Welcome to Lab!

Intermediate and Advanced Laboratory, at their core, are about the making and supporting of scientific claims using modern data acquisition techniques and error analysis software. Scientists must have the abilities to analyze data, make conclusions, and then re-test those conclusions.

While honing these skills, Intermediate Lab will introduce you to modern experimental techniques in many physical disciplines, including: high energy physics, optics, plasma physics, nuclear and atomic physics, and much more.

As previously stated, you will be responsible for making scientific claims and verifying them by analyzing data that you will take. The importance of error analysis cannot be overstated. Many physicists spend much of their careers analyzing error margins and discussing their significance. So what is an "error"?

What is Error?

Errors come in two flavors, systematic and random. When making a scientific claim you must address the confidence in your claim through the analysis of both kinds of errors.

When students arrive at an experimental measurement it is often compared to a "known" value. (This process is often cleverly disguised as "percent error") The discrepancy between an accepted (or known) value and a measurement is not a "true" error because the accepted value is itself a measurement complemented by a confidence in its value. All measurements are made by humans, and therefore rely on man-made instruments and our own perceptive capabilities.

How then can we decide what is a significant error and what is negligible? When we begin the grueling task of error analysis, what should we consider in order to present a faithful interpretation of our data? It is your job to identify and quantitatively decide which errors to consider. For example, we may consider the incidental vibration caused by a hyper-active lab partner as "garbage data," and thusly remove it, but what about vibrations caused by the not-so-obvious heavy equipment digging up Linn Street? The answers to these questions are often left to the discretion of the individual scientist, and may jar the previously held belief that science is wholly objective. Science is, however, incredibly useful and successful, as you will see during this semester.

Systematic Error

A systematic error is just that: an error that is present throughout an entire data set that biases data in a particular direction. Often systematic errors are the result of an improper calibration, error in a theory, or simply faulty experimental technique.
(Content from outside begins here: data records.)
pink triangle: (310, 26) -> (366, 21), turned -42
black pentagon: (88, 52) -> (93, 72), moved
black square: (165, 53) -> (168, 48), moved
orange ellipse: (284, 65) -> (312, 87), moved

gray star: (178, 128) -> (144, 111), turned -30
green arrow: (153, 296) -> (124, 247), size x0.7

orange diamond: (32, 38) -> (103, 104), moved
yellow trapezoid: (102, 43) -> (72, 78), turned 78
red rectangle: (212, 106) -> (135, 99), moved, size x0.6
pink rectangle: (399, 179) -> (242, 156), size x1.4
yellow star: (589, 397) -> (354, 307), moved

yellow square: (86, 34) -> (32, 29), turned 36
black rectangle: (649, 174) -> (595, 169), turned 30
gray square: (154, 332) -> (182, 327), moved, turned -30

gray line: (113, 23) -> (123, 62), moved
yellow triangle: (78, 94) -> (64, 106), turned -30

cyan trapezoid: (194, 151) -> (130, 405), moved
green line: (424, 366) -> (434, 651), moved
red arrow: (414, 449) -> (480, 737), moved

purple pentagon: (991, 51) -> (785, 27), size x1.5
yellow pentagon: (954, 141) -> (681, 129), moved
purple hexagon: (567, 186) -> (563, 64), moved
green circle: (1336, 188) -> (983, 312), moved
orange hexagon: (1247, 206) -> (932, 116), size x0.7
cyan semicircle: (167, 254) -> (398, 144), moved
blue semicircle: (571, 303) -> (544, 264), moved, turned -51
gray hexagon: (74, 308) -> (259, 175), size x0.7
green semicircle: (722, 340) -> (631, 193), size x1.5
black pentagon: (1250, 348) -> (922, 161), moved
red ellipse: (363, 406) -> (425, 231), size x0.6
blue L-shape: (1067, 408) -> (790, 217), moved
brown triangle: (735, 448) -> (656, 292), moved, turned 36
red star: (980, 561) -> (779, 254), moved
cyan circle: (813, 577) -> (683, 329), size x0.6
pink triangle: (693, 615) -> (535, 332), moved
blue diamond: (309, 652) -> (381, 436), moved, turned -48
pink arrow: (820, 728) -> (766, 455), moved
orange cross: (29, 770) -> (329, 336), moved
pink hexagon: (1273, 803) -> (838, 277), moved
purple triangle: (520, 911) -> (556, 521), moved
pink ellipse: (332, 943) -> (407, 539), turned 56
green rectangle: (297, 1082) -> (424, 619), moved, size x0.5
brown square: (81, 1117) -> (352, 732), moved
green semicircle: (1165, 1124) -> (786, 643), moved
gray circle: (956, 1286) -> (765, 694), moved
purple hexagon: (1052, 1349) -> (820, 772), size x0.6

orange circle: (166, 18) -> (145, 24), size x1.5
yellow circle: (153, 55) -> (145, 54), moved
Attempts must be made to remove systematic error from you data. This may be as simple as recalibrating your device, or as difficult as creating a new theory. In fact, analysis of systematic error is the bridge between experimental and theoretical science.

Random Error

Random error is a kind of error that cannot be eliminated. It is a manifestation of the true limitations of our equipment and senses. However, it is important to note that random error can be reduced. This is commonly seen in experiments reporting things like the speed of light. When we say we know its value to within 6 digits that is simply saying that the random error in our measurement is so small that it is a fluctuation at one-millionth of the entire value, thus yielding a useful number, albeit with random error.